Это пальто стало ее любимой игрушкой. Друзья дразнили ее, потому что она никогда с ним не расставалась. Так она сама мне сказала. Оно вытерлось в тех местах, где Аннабель теребила его руками, когда читала или смотрела телевизор. Оно грязное. Скорее коричневое, чем желтое. И даже немного пованивает. Она громко рассмеялась, когда это сказала, и добавила, что ни разу в жизни не постирала его в стиральной машине: боялась, что оно распадется на кусочки.

И после этого оно как будто стало более реальным.

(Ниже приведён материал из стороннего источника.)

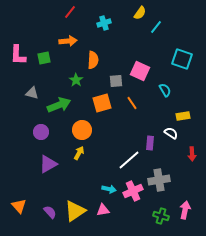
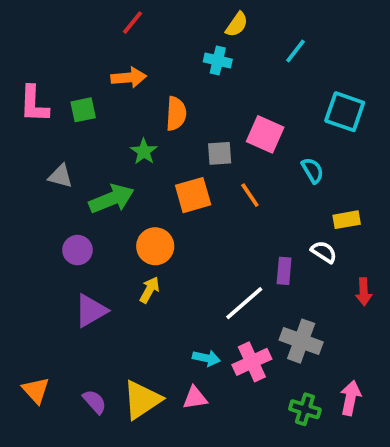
yellow semicircle: (140, 13) -> (237, 24), moved
cyan cross: (104, 23) -> (218, 60), moved, turned 32
gray cross: (159, 180) -> (301, 341), turned 30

Ну, вроде как оно уже не могло быть лоскутным одеялом Саймона, потому что у него была своя собственная история. Потому что оно принадлежало Аннабель.

— Я бы не стала хранить его все это время, — сказала она, внезапно посерьезнев и глядя прямо на меня. — Но после того, что случилось, оно приобрело для меня особое значение. И в каком-то смысле из-за тебя.


Доктор Клемент с виноватым видом посмотрел на моего отца. Тот медленно кивнул.

— Давайте сделаем по-другому, — продолжил доктор Клемент. — Я хочу задать тебе трудный вопрос.

Инстинктивно я взял маму за руку. Не потому, что я нуждался в утешении, напротив, я хотел успокоить ее. Вот примерный план лечения: в детстве я убил родного брата и теперь должен убить его снова. Меня пичкают лекарствами, чтобы отравить его, а потом задают вопросы, чтобы удостовериться, что он мертв.

Доктор Клемент понизил голос.

— Скажи, — предложил он. — Саймон сейчас здесь, с нами, в этой комнате? Он по-прежнему разговаривает с тобой?

Дверь распахнулась, и в комнату влетел студент-практикант, расплескивая чай.

— Ох! Держи, Мэтт. Прости, что так долго.

— Спасибо.

— У нас кончился сахар. Пришлось идти в кладовку.

— Ничего страшного, Тим, — негромко произнесла Клэр-или-Энна, сделав ему знак садиться.

И тут все снова посмотрели на меня. Я, должно быть, ответил слишком тихо, потому что доктор Клемент сказал, что просит прощения, но не мог бы я говорить чуть громче.

Кто-то нажал кнопку электрического вентилятора, и жужжащие лопасти остановились.


Она имела в виду не нашу детскую ссору.

Не то что я толкнул ее в грязь, когда она устраивала кукольные похороны, пытаясь проститься навсегда.

Нет, этого она не помнила, она имела в виду совсем другое. Она забыла маленького мальчика, подсматривавшего за ней, или как она кричала на меня, что я все испортил.